I recognize that you don’t have to live through something to come to appreciate it, and there’s no shade intended toward those who are interested in stuff from the 80s and 90s just because they’re from an earlier, odd-seeming generation – certainly that type of cultural recycling has been a thing for a long-ass time. But here’s the “I’m not that old” argument: I’ve always been skeptical or those who copy and paste the past to the present. When I was a teen, I was triggered by bands who were just knocking off glam rock; as a young adult, it was synthwave knocking off the 80s – both in movies and music. It’s not all examples of this, because, again, we’ve always been doing that; it is – also again – the copy and paste without trying to (purposefully or not) reinvent it. That either results in something very hollow, or something that inevitably brings in modern influences while the creator is in some denial of that. That can result in some interesting but kind of conceptually flawed curios where the artist – in my mind – has difficulty actually defining what their art is trying to say. (And prevaricating yet again, we don’t need to know that; “natural” inspiration is a thing; but I think it’s a valuable exercise to at least think about what your art means.)

So: we’re now down a generation+ rabbit hole of some curios of this nature in found footage – romanticized representations that don’t fully glean on the Why of the representation – and now projects that are inspired by those same curios.

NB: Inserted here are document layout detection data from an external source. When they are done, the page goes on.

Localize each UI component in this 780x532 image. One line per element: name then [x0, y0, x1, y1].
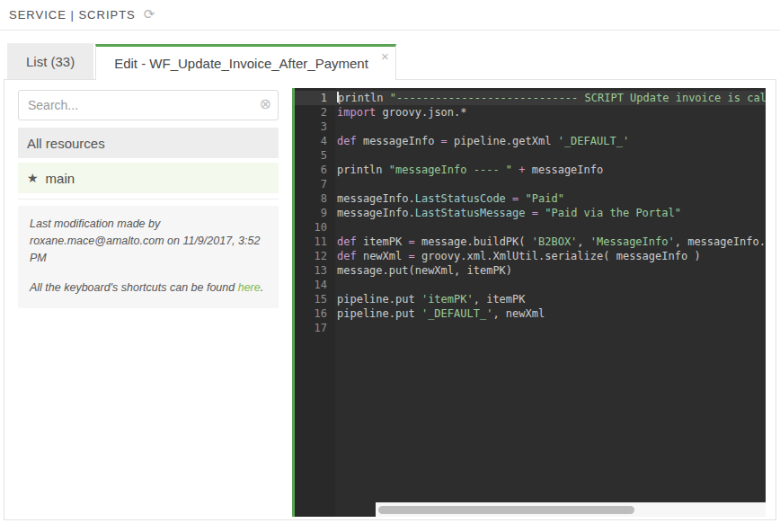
code-token: LastStatusCode	[415, 192, 506, 205]
info-note-box: Last modification made by roxane.mace@am…	[18, 206, 279, 308]
code-token: groovy.json.*	[376, 106, 466, 119]
editor-gutter: 1234567891011121314151617	[295, 88, 335, 517]
refresh-icon[interactable]: ⟳	[144, 8, 155, 22]
search-clear-icon[interactable]: ⊗	[260, 97, 271, 111]
line-number: 5	[295, 148, 335, 163]
code-token-keyword: def	[337, 135, 357, 147]
code-token: , messageInfo.	[675, 235, 766, 248]
code-token	[526, 207, 532, 219]
line-number: 7	[295, 177, 335, 191]
main-panel: ⊗ All resources ★ main Last modification…	[4, 79, 776, 520]
code-token-string: "messageInfo ---- "	[389, 164, 512, 176]
star-icon: ★	[27, 171, 39, 185]
tab-bar: List (33) Edit - WF_Update_Invoice_After…	[0, 43, 780, 79]
shortcuts-note-text: All the keyboard's shortcuts can be foun…	[30, 281, 238, 294]
page-title: SERVICE | SCRIPTS	[9, 8, 136, 22]
code-line[interactable]: pipeline.put 'itemPK', itemPK	[335, 292, 766, 306]
code-line[interactable]: println "---------------------------- SC…	[335, 91, 766, 105]
code-token: , itemPK	[474, 293, 526, 306]
shortcuts-note: All the keyboard's shortcuts can be foun…	[30, 279, 267, 297]
code-line[interactable]	[335, 321, 766, 335]
code-line[interactable]: messageInfo.LastStatusCode = "Paid"	[335, 191, 766, 206]
code-token: LastStatusMessage	[415, 207, 526, 219]
close-icon[interactable]: ×	[381, 49, 389, 63]
search-box: ⊗	[18, 90, 279, 120]
code-token: pipeline.getXml	[448, 135, 558, 147]
header-bar: SERVICE | SCRIPTS ⟳	[0, 0, 780, 31]
code-token-keyword: import	[337, 106, 376, 119]
code-line[interactable]: messageInfo.LastStatusMessage = "Paid vi…	[335, 206, 766, 220]
line-number: 16	[295, 306, 335, 321]
code-line[interactable]	[335, 177, 766, 191]
code-token-string: "---------------------------- SCRIPT Upd…	[390, 92, 766, 104]
code-token-string: 'MessageInfo'	[590, 235, 675, 248]
code-token: =	[408, 250, 414, 262]
sidebar-item-label: main	[46, 171, 75, 186]
line-number: 14	[295, 278, 335, 292]
shortcuts-link[interactable]: here	[238, 281, 261, 294]
line-number: 3	[295, 120, 335, 134]
line-number: 2	[295, 105, 335, 120]
code-token-string: "Paid via the Portal"	[545, 207, 681, 219]
sidebar-divider	[18, 199, 279, 200]
code-line[interactable]: def newXml = groovy.xml.XmlUtil.serializ…	[335, 249, 766, 263]
code-line[interactable]: pipeline.put '_DEFAULT_', newXml	[335, 306, 766, 321]
code-line[interactable]	[335, 148, 766, 163]
code-token: message.buildPK(	[415, 235, 532, 248]
sidebar-item-all-resources[interactable]: All resources	[18, 128, 279, 158]
line-number: 15	[295, 292, 335, 306]
code-token: =	[441, 135, 448, 147]
code-token: pipeline.put	[337, 293, 421, 306]
code-token: itemPK	[357, 235, 409, 248]
line-number: 9	[295, 206, 335, 220]
horizontal-scrollbar[interactable]	[376, 502, 766, 517]
tab-list-label: List (33)	[26, 54, 75, 69]
code-token: message.put(newXml, itemPK)	[337, 264, 512, 277]
code-line[interactable]	[335, 220, 766, 235]
code-token: =	[532, 207, 538, 219]
editor-code-area: println "---------------------------- SC…	[335, 91, 766, 335]
line-number: 17	[295, 321, 335, 335]
code-token: pipeline.put	[337, 307, 421, 320]
code-token: newXml	[357, 250, 409, 262]
code-line[interactable]: import groovy.json.*	[335, 105, 766, 120]
code-line[interactable]: def itemPK = message.buildPK( 'B2BOX', '…	[335, 235, 766, 249]
code-token: println	[338, 92, 390, 104]
code-token-string: 'B2BOX'	[532, 235, 578, 248]
sidebar-item-main[interactable]: ★ main	[18, 163, 279, 193]
code-line[interactable]	[335, 120, 766, 134]
tab-edit-label: Edit - WF_Update_Invoice_After_Payment	[114, 56, 368, 71]
code-token: +	[519, 164, 525, 176]
code-line[interactable]: def messageInfo = pipeline.getXml '_DEFA…	[335, 134, 766, 148]
search-input[interactable]	[18, 90, 279, 120]
code-line[interactable]: println "messageInfo ---- " + messageInf…	[335, 163, 766, 177]
code-token: , newXml	[492, 307, 545, 320]
code-line[interactable]: message.put(newXml, itemPK)	[335, 263, 766, 278]
editor-code-column: println "---------------------------- SC…	[335, 88, 766, 517]
horizontal-scrollbar-thumb[interactable]	[378, 506, 634, 514]
code-editor[interactable]: 1234567891011121314151617 println "-----…	[292, 88, 766, 517]
sidebar-item-label: All resources	[27, 136, 105, 151]
code-token: println	[337, 164, 389, 176]
sidebar: ⊗ All resources ★ main Last modification…	[4, 80, 292, 519]
tab-edit-script[interactable]: Edit - WF_Update_Invoice_After_Payment ×	[95, 44, 396, 80]
code-token	[519, 192, 525, 205]
line-number: 10	[295, 220, 335, 235]
tab-list[interactable]: List (33)	[7, 43, 93, 79]
code-token-string: '_DEFAULT_'	[421, 307, 492, 320]
code-token-string: '_DEFAULT_'	[558, 135, 629, 147]
last-modification-note: Last modification made by roxane.mace@am…	[30, 216, 267, 266]
code-token: messageInfo.	[337, 207, 415, 219]
code-token: =	[408, 235, 414, 248]
line-number: 8	[295, 191, 335, 206]
line-number: 13	[295, 263, 335, 278]
code-line[interactable]	[335, 278, 766, 292]
line-number: 1	[295, 91, 335, 105]
line-number: 12	[295, 249, 335, 263]
line-number: 6	[295, 163, 335, 177]
code-token: messageInfo.	[337, 192, 415, 205]
code-token-keyword: def	[337, 250, 357, 262]
code-token: messageInfo	[357, 135, 441, 147]
line-number: 11	[295, 235, 335, 249]
code-token-string: 'itemPK'	[421, 293, 474, 306]
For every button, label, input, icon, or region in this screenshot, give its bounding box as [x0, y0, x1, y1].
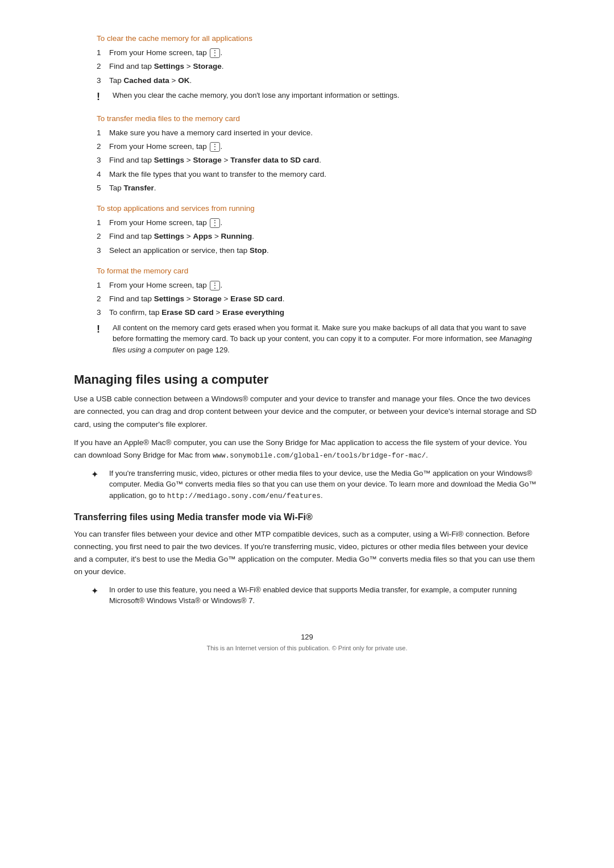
step-num: 2 — [97, 61, 109, 72]
footer-legal: This is an Internet version of this publ… — [74, 645, 540, 651]
step-num: 4 — [97, 169, 109, 180]
tip-mediago: ✦ If you're transferring music, video, p… — [91, 468, 540, 502]
wifi-transfer-title: Transferring files using Media transfer … — [74, 512, 540, 522]
step-num: 3 — [97, 155, 109, 166]
step-item: 3 Tap Cached data > OK. — [97, 75, 540, 86]
section-clear-cache: To clear the cache memory for all applic… — [74, 34, 540, 104]
step-num: 2 — [97, 141, 109, 152]
note-clear-cache: ! When you clear the cache memory, you d… — [97, 90, 540, 104]
step-num: 1 — [97, 280, 109, 291]
managing-files-title: Managing files using a computer — [74, 372, 540, 387]
step-item: 2 Find and tap Settings > Storage > Eras… — [97, 293, 540, 305]
page-number: 129 — [74, 633, 540, 641]
step-text: From your Home screen, tap ⋮. — [109, 280, 540, 291]
step-item: 1 From your Home screen, tap ⋮. — [97, 47, 540, 59]
note-text: All content on the memory card gets eras… — [113, 322, 540, 356]
step-num: 1 — [97, 217, 109, 229]
step-item: 1 From your Home screen, tap ⋮. — [97, 280, 540, 291]
section-transfer-media: To transfer media files to the memory ca… — [74, 114, 540, 194]
step-num: 5 — [97, 182, 109, 194]
step-item: 1 From your Home screen, tap ⋮. — [97, 217, 540, 229]
step-text: Find and tap Settings > Storage. — [109, 61, 540, 72]
step-item: 2 From your Home screen, tap ⋮. — [97, 141, 540, 152]
transfer-steps: 1 Make sure you have a memory card inser… — [97, 127, 540, 194]
step-item: 5 Tap Transfer. — [97, 182, 540, 194]
note-text: When you clear the cache memory, you don… — [113, 90, 399, 101]
step-text: Find and tap Settings > Storage > Transf… — [109, 155, 540, 166]
step-num: 3 — [97, 245, 109, 256]
step-text: Tap Cached data > OK. — [109, 75, 540, 86]
managing-files-body1: Use a USB cable connection between a Win… — [74, 393, 540, 431]
step-text: Find and tap Settings > Apps > Running. — [109, 231, 540, 242]
tip1-end: . — [321, 491, 323, 500]
apps-icon: ⋮ — [210, 48, 220, 57]
tip2-text: In order to use this feature, you need a… — [109, 584, 540, 607]
step-text: Tap Transfer. — [109, 182, 540, 194]
mediago-link: http://mediago.sony.com/enu/features — [167, 492, 321, 500]
tip-wifi: ✦ In order to use this feature, you need… — [91, 584, 540, 607]
tip-star-icon: ✦ — [91, 468, 107, 481]
step-text: Select an application or service, then t… — [109, 245, 540, 256]
step-item: 3 To confirm, tap Erase SD card > Erase … — [97, 307, 540, 318]
step-text: Make sure you have a memory card inserte… — [109, 127, 540, 139]
apps-icon: ⋮ — [210, 218, 220, 227]
step-item: 3 Find and tap Settings > Storage > Tran… — [97, 155, 540, 166]
step-item: 1 Make sure you have a memory card inser… — [97, 127, 540, 139]
clear-cache-steps: 1 From your Home screen, tap ⋮. 2 Find a… — [97, 47, 540, 86]
section-stop-apps-title: To stop applications and services from r… — [97, 204, 540, 213]
apps-icon: ⋮ — [210, 142, 220, 151]
format-steps: 1 From your Home screen, tap ⋮. 2 Find a… — [97, 280, 540, 319]
page-content: To clear the cache memory for all applic… — [74, 0, 540, 868]
page-footer: 129 This is an Internet version of this … — [74, 627, 540, 651]
step-num: 1 — [97, 127, 109, 139]
tip-star-icon-2: ✦ — [91, 584, 107, 598]
section-format-card: To format the memory card 1 From your Ho… — [74, 267, 540, 355]
apps-icon: ⋮ — [210, 281, 220, 290]
managing-files-section: Managing files using a computer Use a US… — [74, 372, 540, 616]
section-transfer-title: To transfer media files to the memory ca… — [97, 114, 540, 123]
section-format-title: To format the memory card — [97, 267, 540, 275]
exclamation-icon: ! — [97, 322, 109, 337]
section-clear-cache-title: To clear the cache memory for all applic… — [97, 34, 540, 43]
step-item: 2 Find and tap Settings > Apps > Running… — [97, 231, 540, 242]
wifi-body1: You can transfer files between your devi… — [74, 528, 540, 579]
step-text: Find and tap Settings > Storage > Erase … — [109, 293, 540, 305]
tip-text: If you're transferring music, video, pic… — [109, 468, 540, 502]
step-text: From your Home screen, tap ⋮. — [109, 217, 540, 229]
managing-files-body2: If you have an Apple® Mac® computer, you… — [74, 437, 540, 462]
step-item: 4 Mark the file types that you want to t… — [97, 169, 540, 180]
exclamation-icon: ! — [97, 90, 109, 104]
step-item: 3 Select an application or service, then… — [97, 245, 540, 256]
stop-apps-steps: 1 From your Home screen, tap ⋮. 2 Find a… — [97, 217, 540, 256]
step-text: To confirm, tap Erase SD card > Erase ev… — [109, 307, 540, 318]
step-text: From your Home screen, tap ⋮. — [109, 141, 540, 152]
step-text: From your Home screen, tap ⋮. — [109, 47, 540, 59]
body2-end: . — [426, 451, 428, 459]
step-num: 2 — [97, 293, 109, 305]
step-num: 1 — [97, 47, 109, 59]
step-num: 3 — [97, 75, 109, 86]
step-text: Mark the file types that you want to tra… — [109, 169, 540, 180]
mac-link: www.sonymobile.com/global-en/tools/bridg… — [213, 452, 426, 460]
step-item: 2 Find and tap Settings > Storage. — [97, 61, 540, 72]
note-format-card: ! All content on the memory card gets er… — [97, 322, 540, 356]
step-num: 3 — [97, 307, 109, 318]
section-stop-apps: To stop applications and services from r… — [74, 204, 540, 256]
step-num: 2 — [97, 231, 109, 242]
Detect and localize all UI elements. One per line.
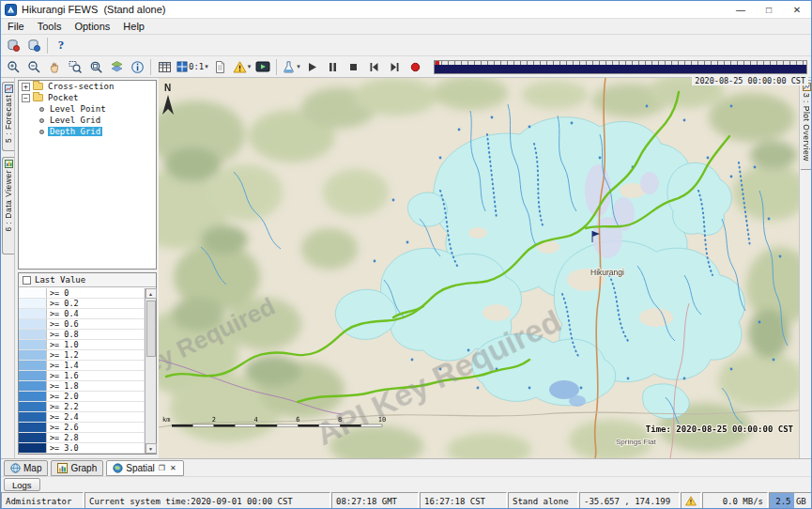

Meanwhile, you’re watching Buffet Infinity and chuckling at its 90 minutes of faux commercials that start to form an interconnected story about an emerging / re-emerging alien persona, taking over a small town.

***

I do think the framework for this movie is utterly lovely, combining the late night TV shtick of Tim & Eric with the absurdist horror of Too Many Cooks, told in a mockumentary fashion: BI flits from commercial to commercial every 15 or 30 seconds, with revisits of an insurance company, a lawyer, a pawn shop, separate ads from two feuding restaurants, news reports on an expanding sinkhole, and others starting to build out the aforementioned story. We break, slightly, from this convention as things get more and more twisted, but to wrap around to the exhaustive blabber above, I never quite connected the conceit of the film with its depictions; that is, I was never all-in on the anti-comedy vibes of the ads, or caught up by the Unknown spookiness of the story. All pieces felt affected by the aforementioned romanticization-without-understanding: either of the VHS-era vibes visually espoused by the footage, the public access content being parodied, or even the meta nature of the storytelling: all arrive with a slight remove. There are so many great touches (like the overdubs making dialogue slightly off), but those sit beside the movie not quite knowing if its absurdist comedy or horror or art project, ultimately getting in the way of finding the ideal approach for being effective.